The World Bank and the Global Environment Facility have approved the
‘Energy Development & Access’ project to increase electricity access, supply
and reliability in the African country, where rolling blackouts and
inaccessibility continue to impede economic growth.
Of the total project cost, the World Bank financing is comprised of a $90
million equivalent International Development Association credit over a
40-year period and a $5.5 million GEF grant. Other sources of financing
include the Africa Catalytic Growth Fund ($50 million), African Development
Bank ($18 million), Global Partnership on Output-based Aid ($6 million),
Ghanaian Financial Intermediaries ($7.8 million) and Swiss Agency for
Development & Cooperation ($11 million).
“The current energy crisis in Ghana is one of the key impediments to
growth,” says Paivi Koljonen of the World Bank. “Improving overall sector
management, and the access and reliability of electricity supplies are
pressing needs for Ghana today, and the project is designed to address
these.”
Ghana has made “tremendous efforts” to promote growth and development,
and is on course to achieve the MDG goal of halving poverty in a year, but
the country currently is facing major energy challenges which could have
far-reaching political, social and economic repercussions, the report
explains. There now is an urgent need for a long-term visionary approach to
sector management, and the main objective of the Energy Development & Access
project is to support long-term efforts aimed at enhancing renewable energy
generation capacity, as well as improving the performance of power
companies, increasing energy efficiency and scaling-up energy access to
reduce inequity due to urban-rural imbalance.

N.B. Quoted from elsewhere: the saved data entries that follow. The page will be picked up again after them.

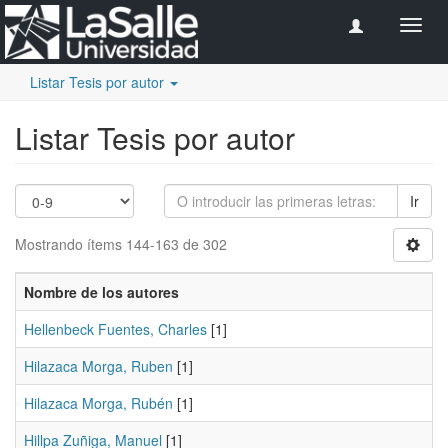
Camb
naveg
Listar Tesis por autor
Listar Tesis por autor
Ir
Mostrando ítems 144-163 de 302
Nombre de los autores
Hellenbeck Fuentes, Charles
[1]
Hilazaca Morga, Ruben
[1]
Hilazaca Morga, Rubén
[1]
Hillpa Zuñiga, Manuel
[1]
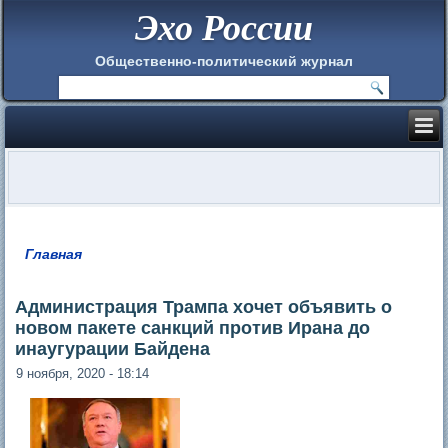
Эхо России
Общественно-политический журнал
Главная
Вы здесь
Администрация Трампа хочет объявить о
новом пакете санкций против Ирана до
инаугурации Байдена
9 ноября, 2020 - 18:14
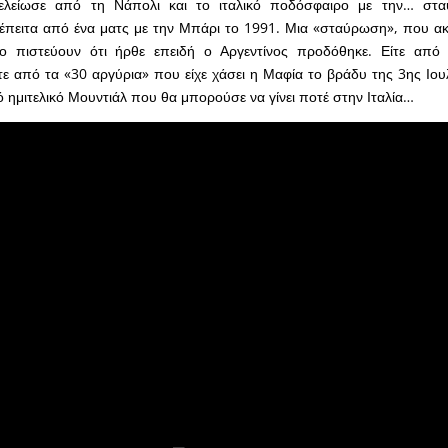
ελείωσε από τη Νάπολι και το ιταλικό ποδόσφαιρο με την… στ
 έπειτα από ένα ματς με την Μπάρι το 1991. Μια «σταύρωση», που α
το πιστεύουν ότι ήρθε επειδή ο Αργεντίνος προδόθηκε. Είτε από 
ίτε από τα «30 αργύρια» που είχε χάσει η Μαφία το βράδυ της 3ης Ιου
ό ημιτελικό Μουντιάλ που θα μπορούσε να γίνει ποτέ στην Ιταλία…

In support of Ghana’s multi-faceted energy sector strategy, the project
will provide grants to developers of green power projects using wind,
biomass and small hydro, for the benefit of communities outside the main
national grid system. It will also finance establishment of an independent
Rural Electrification Agency, which will coordinate the connection of
134,000 new customers in rural towns and villages by the project's end.
Another component of the project is to improve the distribution of power
supply and improve the sector’s commercial performance. It is estimated that
25% of total output is lost in the distribution process.

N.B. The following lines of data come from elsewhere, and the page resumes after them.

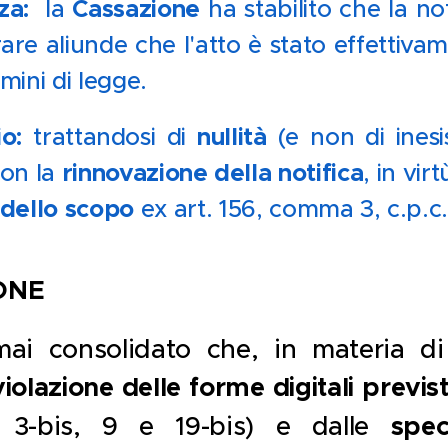
za:
Cassazione
la
ha stabilito che la no
rare aliunde che l'atto è stato effettiv
rmini di legge. 📩✅
io:
nullità
trattandosi di
(e non di inesis
rinnovazione della notifica
on la
, in vir
dello scopo
ex art. 156, comma 3, c.p.
ONE
mai consolidato che, in materia di 
violazione delle forme digitali previs
 3-bis, 9 e 19-bis) e dalle
spec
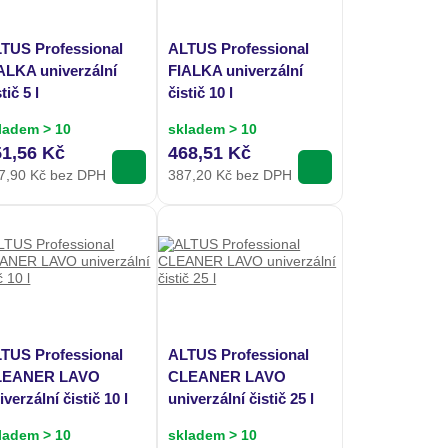
TUS Professional
ALTUS Professional
ALKA univerzální
FIALKA univerzální
tič 5 l
čistič 10 l
ladem > 10
skladem > 10
51,56 Kč
468,51 Kč
7,90
Kč bez DPH
387,20
Kč bez DPH
TUS Professional
ALTUS Professional
LEANER LAVO
CLEANER LAVO
iverzální čistič 10 l
univerzální čistič 25 l
ladem > 10
skladem > 10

A major multinational energy project, the West Africa Gas Pipeline, is
under construction and should bring Nigerian gas to Ghana next year. The gas
would diversify Ghana’s hydro-based power system with thermal power.

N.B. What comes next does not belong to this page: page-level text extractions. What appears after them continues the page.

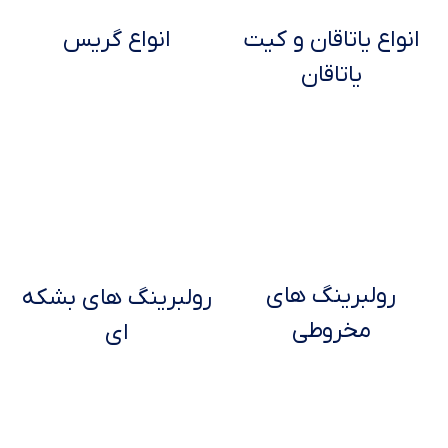
انواع یاتاقان و کیت
انواع گریس
یاتاقان
رولبرینگ های
رولبرینگ های بشکه
مخروطی
ای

Ghana has 20 million inhabitants with a per capita income of $450, which
is 40% below the average of $745 for Sub-Saharan Africa. About 60% of the
population lives in rural areas, where only 17% have access to electricity.
Rapid increase in power demand and low water inflows to the Akosombo and
Kpong hydropower reservoirs has reduced hydropower output by 30%. The
government is initiating the third phase of its electrification program,
which includes plans to modernise its rural electrification policy to allow
both grid-based and off-grid alternatives to coexist and complement each
other. “In addition, the government wants to promote renewable energy
alternatives in areas that are outside the reach of the national grid
through innovative credit facility mechanisms that both lower the upfront
cash cost of solar lighting equipment for consumers and improve the business
environment for small energy entrepreneurs,” the report notes.
The project has incorporated “experience and lessons learned from past
GEF PV projects in Ghana and elsewhere” and the fee-for-service model to
deliver SHS in Ghana under the UNDP/GEF “was not financially sustainable for
the service providers because the monthly charges were too low to cover the
operating and maintenance costs of the SHS,” the report explains. “A lesson
learned from a recent DANIDA supported solar project was that rural banks
should participate in the program design from the very beginning. The
project has incorporated this lesson by involving the rural banks at the
preparation stage.”
The project has also incorporated the lessons learned from a successful
program in Sri Lanka, which used IDA re-financing to provide long-term
financing and credit to renewable energy projects. The project design
incorporates lessons learned from the China Renewable Energy Development
Program, where small-scale SHS systems are the dominant solar products for
the ‘dealer credit sales model’ given the low ability to pay in rural areas.